Welcome to this week’s Friday thread! In place of an essay, I’ll offer a few questions to continue conversations begun earlier in the week. I’ll drop in and out of the discussion throughout the next few days, and I hope you’ll feel free to contribute as you have time.
The first question is the one that drove my research initially and that seems to have defined some of Willa Cather’s characters. Where do your epiphanies come from? And how do you know? Did my discussion of strategies for optimizing the conditions for epiphany ring true with your experience? Some of those strategies are: reducing sensory inputs, changing environments when you feel stuck, and seeking expansive surroundings.
The comments on Tuesday’s essay took us in all kinds of promising directions. Here are a few questions left unresolved.

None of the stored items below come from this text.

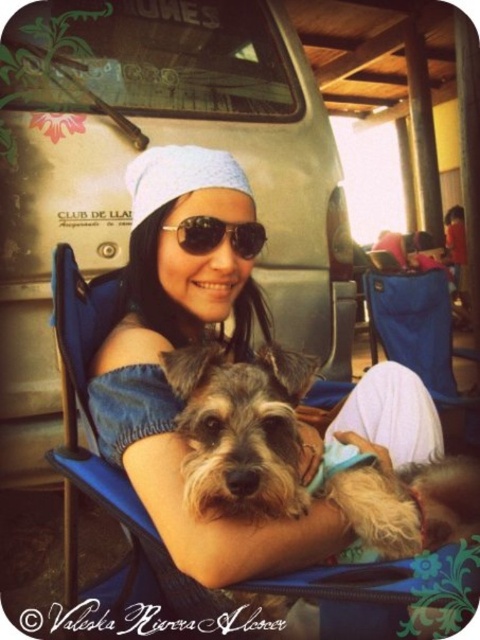 You are standing at the point labeled as point (x=253, y=422) in the image. You want to take a photo of the woman and her dog from your current position. Considering the distance between you and the point, will you be able to capture the entire scene comfortably in your camera frame?

The distance between you and the point (x=253, y=422) is 28.39 inches. Since this distance is relatively close, capturing the entire scene of the woman and her dog might be challenging as you may need to step back further to fit them all into the frame.

You are a photographer trying to capture a candid shot of the woman and her dog. You notice the blue fabric folding chair at lower right is obstructing the view. Can you move the fuzzy brown dog at center to get a clear shot of the chair?

The fuzzy brown dog at center is positioned over blue fabric folding chair at lower right, so moving the dog would reveal the chair.

You are a photographer trying to capture the perfect shot of the fuzzy brown dog at center. According to the coordinates given, where should you position your camera to ensure the dog is centered in the frame?

The fuzzy brown dog at center is already positioned at coordinates point (240, 428), so to center it in the frame, the camera should be aligned to focus precisely on that point. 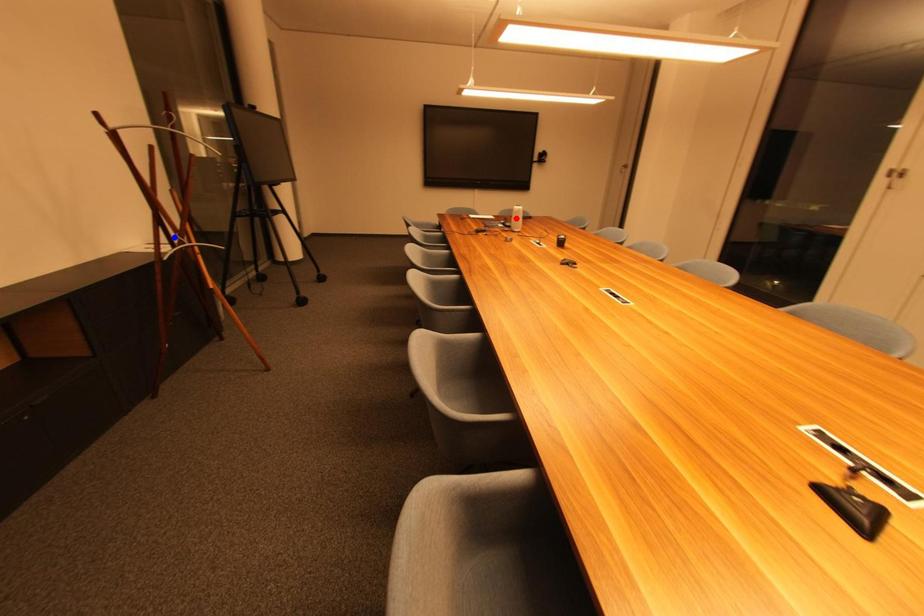 Question: Which of the two points in the image is closer to the camera?

Choices:
 (A) Blue point is closer.
 (B) Red point is closer.

Answer: (A) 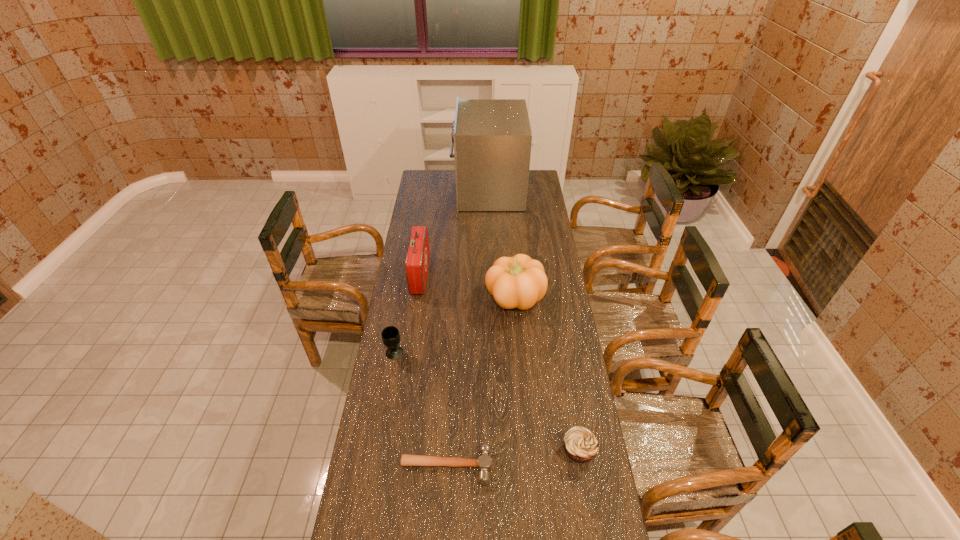 I want to click on free space between the pumpkin and the shortest object, so click(481, 381).

Locate an element on the screen. This screenshot has width=960, height=540. empty location between the chalice and the muffin is located at coordinates (487, 402).

Locate an element on the screen. This screenshot has height=540, width=960. empty location between the pumpkin and the hammer is located at coordinates (481, 381).

The width and height of the screenshot is (960, 540). Identify the location of free point between the muffin and the shortest object. (513, 458).

I want to click on empty location between the muffin and the shortest object, so click(513, 458).

Where is `vacant area between the pumpkin and the second shortest object`? This screenshot has width=960, height=540. vacant area between the pumpkin and the second shortest object is located at coordinates (547, 374).

The width and height of the screenshot is (960, 540). What are the coordinates of `free space between the hammer and the pumpkin` in the screenshot? It's located at (481, 381).

I want to click on object that stands as the third closest to the third shortest object, so click(519, 282).

Locate which object ranks third in proximity to the third nearest object. Please provide its 2D coordinates. Your answer should be formatted as a tuple, i.e. [(x, y)], where the tuple contains the x and y coordinates of a point satisfying the conditions above.

[(519, 282)]

Where is `free space that satisfies the following two spatial constraints: 1. on the front panel of the farthest object; 2. on the front side of the hammer`? free space that satisfies the following two spatial constraints: 1. on the front panel of the farthest object; 2. on the front side of the hammer is located at coordinates (495, 466). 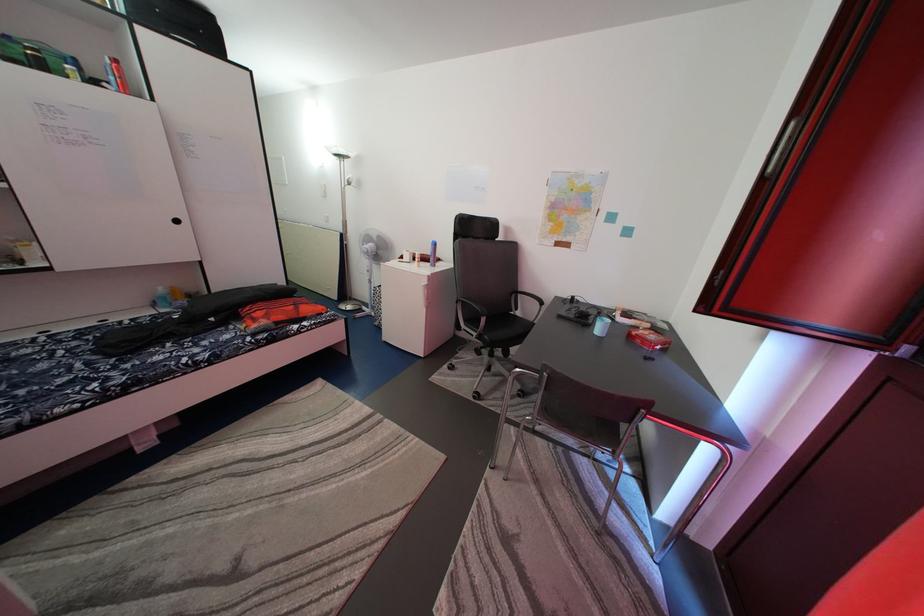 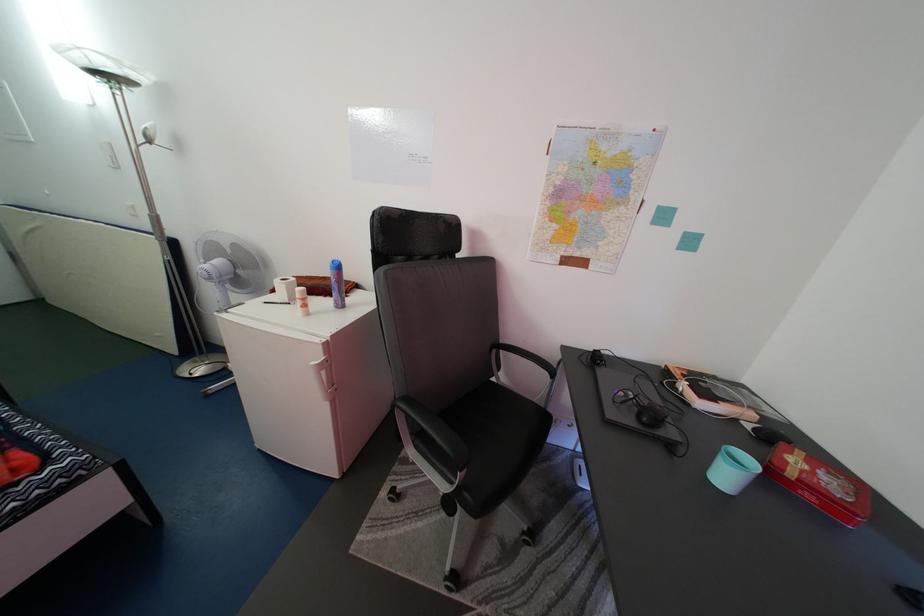 Question: Which direction would the cameraman need to move to produce the second image? Reply with the corresponding letter.

Choices:
 (A) Left
 (B) Right
 (C) Forward
 (D) Backward

Answer: (C) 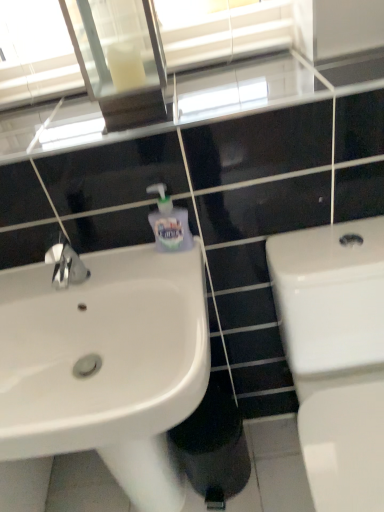 Locate an element on the screen. free spot in front of translucent plastic soap dispenser at upper center is located at coordinates (173, 274). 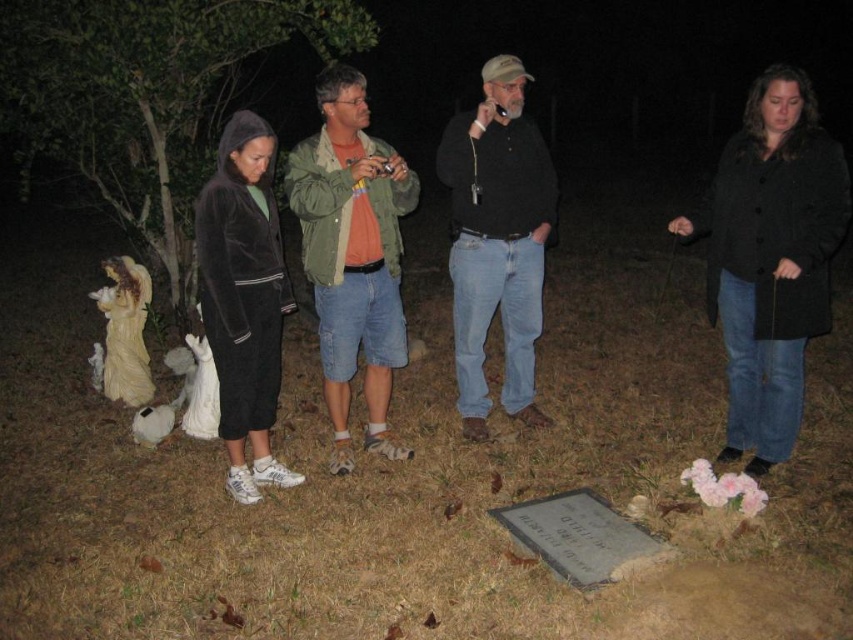 You are a photographer standing near the black wool coat at right and the black matte shirt at center. You want to take a photo of both subjects without any obstruction. Given that your camera has a maximum focus range of 4 feet, will you be able to capture both subjects in focus?

The distance between the black wool coat at right and the black matte shirt at center is 3.87 feet, which is within the camera maximum focus range of 4 feet. So yes, you can capture both subjects in focus. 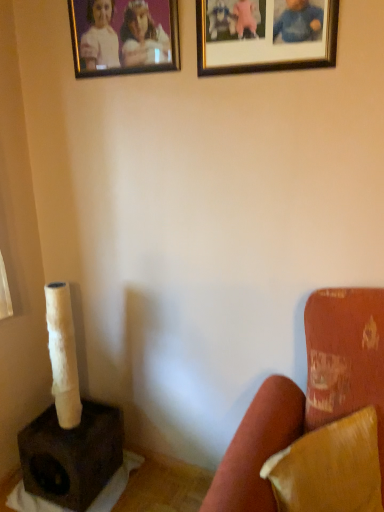 Question: Is dark brown matte speaker at lower left in contact with gold-framed picture at upper center, the 2th picture frame when ordered from left to right?

Choices:
 (A) no
 (B) yes

Answer: (A)

Question: Is dark brown matte speaker at lower left smaller than gold-framed picture at upper center, acting as the first picture frame starting from the right?

Choices:
 (A) no
 (B) yes

Answer: (A)

Question: From a real-world perspective, is dark brown matte speaker at lower left positioned over gold-framed picture at upper center, acting as the first picture frame starting from the right, based on gravity?

Choices:
 (A) yes
 (B) no

Answer: (B)

Question: From a real-world perspective, is dark brown matte speaker at lower left under gold-framed picture at upper center, the 2th picture frame when ordered from left to right?

Choices:
 (A) no
 (B) yes

Answer: (B)

Question: Is gold-framed picture at upper center, acting as the first picture frame starting from the right, located within dark brown matte speaker at lower left?

Choices:
 (A) yes
 (B) no

Answer: (B)

Question: Relative to gold-framed picture at upper center, the 2th picture frame when ordered from left to right, is gold-framed photo at upper center, which ranks as the first picture frame in left-to-right order, in front or behind?

Choices:
 (A) front
 (B) behind

Answer: (B)

Question: Considering the positions of point (137, 70) and point (249, 49), is point (137, 70) closer or farther from the camera than point (249, 49)?

Choices:
 (A) farther
 (B) closer

Answer: (A)

Question: Considering the positions of gold-framed photo at upper center, which ranks as the first picture frame in left-to-right order, and gold-framed picture at upper center, the 2th picture frame when ordered from left to right, in the image, is gold-framed photo at upper center, which ranks as the first picture frame in left-to-right order, bigger or smaller than gold-framed picture at upper center, the 2th picture frame when ordered from left to right,?

Choices:
 (A) small
 (B) big

Answer: (B)

Question: From the image's perspective, is gold-framed photo at upper center, which ranks as the first picture frame in left-to-right order, above or below gold-framed picture at upper center, acting as the first picture frame starting from the right?

Choices:
 (A) above
 (B) below

Answer: (A)

Question: Is gold-framed picture at upper center, acting as the first picture frame starting from the right, in front of or behind gold-framed photo at upper center, the second picture frame in the right-to-left sequence, in the image?

Choices:
 (A) behind
 (B) front

Answer: (B)

Question: Considering the positions of point (258, 23) and point (129, 42), is point (258, 23) closer or farther from the camera than point (129, 42)?

Choices:
 (A) farther
 (B) closer

Answer: (B)

Question: Would you say gold-framed picture at upper center, the 2th picture frame when ordered from left to right, is inside or outside gold-framed photo at upper center, the second picture frame in the right-to-left sequence?

Choices:
 (A) outside
 (B) inside

Answer: (A)

Question: Is gold-framed picture at upper center, the 2th picture frame when ordered from left to right, wider or thinner than gold-framed photo at upper center, the second picture frame in the right-to-left sequence?

Choices:
 (A) wide
 (B) thin

Answer: (B)

Question: Is gold-framed photo at upper center, the second picture frame in the right-to-left sequence, in front of or behind velvet red armchair at lower right in the image?

Choices:
 (A) front
 (B) behind

Answer: (B)

Question: Considering the positions of gold-framed photo at upper center, the second picture frame in the right-to-left sequence, and velvet red armchair at lower right in the image, is gold-framed photo at upper center, the second picture frame in the right-to-left sequence, wider or thinner than velvet red armchair at lower right?

Choices:
 (A) wide
 (B) thin

Answer: (B) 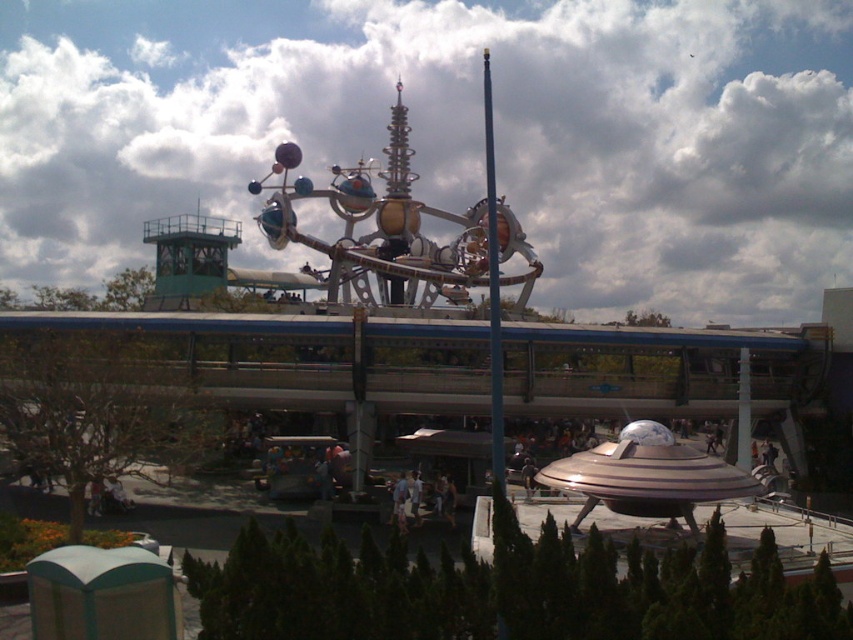 Based on the provided coordinates, where is the metallic silver amusement ride at center located in the image?

The metallic silver amusement ride at center is located at point coordinates of 0.356 on the x axis and 0.471 on the y axis.

You are standing at the entrance of the futuristic theme park and see the metallic silver amusement ride at center and the metallic pole at center. Which object is closer to you?

The metallic silver amusement ride at center is closer to you because the metallic pole at center is behind it.

In the theme park scene, there is a metallic silver amusement ride at center and a metallic pole at center. Which one is positioned to the left?

The metallic silver amusement ride at center is to the left of the metallic pole at center.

The neuroscientists I cite in Tuesday’s post define epiphany as “sudden insight,” often in the context of resolving a cognitive problem, such as a word puzzle. For Willa Cather’s characters, epiphanies are spontaneous awakenings, typically for artists who have been struggling with an identity conflict or a larger existential problem. Kevin and Mary suggested that James Joyce’s short stories offer another model that is less associated with problem solving than with sudden revelations at a story’s end. What are some other forms of epiphany?
Are epiphanies always joyful? If not, what might be some examples of negative epiphanies?
How might we distinguish between legitimate epiphanies and what some neuroscientists call “pseudo-insight,” moments that feel like breakthroughs but that either lack staying power or that do not truly solve a problem? Is the legitimacy of an epiphany always in the eye of the beholder, or are there objective ways of measuring the authenticity of a cognitive breakthrough? I’m wondering here about the elaborate delusions that John Nash experiences in A Beautiful Mind as a result of schizophrenia and other forms of paranoid or conspiratorial thinking that might feel, to the individual, like epiphanies but that are actually illusory.
Finally, is it possible to have a failed epiphany? I’ll offer an example below that many readers of Lucy Gayheart have judged to be a flawed or incomplete revelation. In this scene, Lucy Gayheart is riding home with her friend Harry Gordon after ice skating. Perhaps you can add similar examples from literature or film?
The sleigh was such a tiny moving spot on that still white country settling into shadow and silence. Suddenly Lucy started and struggled under the tight blankets. In the darkening sky she had seen the first star come out; it brought her heart into her throat. That point of silver light spoke to her like a signal, released another kind of life and feeling which did not belong here. It overpowered her. With a mere thought she had reached that star and it had answered, recognition had flashed between. Something knew, then, in the unknowing waste: something had always known, forever! That joy of saluting what is far above one was an eternal thing, not merely something that had happened to her ignorance and her foolish heart.
The flash of understanding lasted but a moment. Then everything was confused again. Lucy shut her eyes and leaned on Harry’s shoulder to escape from what she had gone so far to snatch. It was too bright and too sharp. It hurt, and made one feel small and lost.
I'm bipolar. And in unmedicated, I'd write a dozen poems in the middle of the night. And every once in a while, I'd write a good one. So as a manic poetic epiphany? Good. But bad for me as a person. I'm serious about my meds and therapy now. There are no middle of the night epiphanies now. I won't allow myself to write even if I happen to be awake at that time.
The example of the failed epiphany is curious and makes for a great word-to-word read. Would you think of it as a sort of Icarus moment? The lines "what she had gone so far to snatch" and "It was too bright" have that sense of moving too far forward, too far overhead.
Another instance of epiphanies in fiction: "Near to the Wild Heart" by Clarice Lispector, whcih has examples of positive, negative, and anti- epiphanies. But, since the novel is so internal, its epiphanies are usually self-created. For instance, when Joana (the protagonist) moves closer to "the source itself" during an affair, when she speaks an unknown phrase: "as mild and sweet as daybreak in a wood, inspiration was born....Eyes closed, surrendered, she softly spoke words born in that instant, never before heard by anyone, still tender from their creation—fragile new shoots."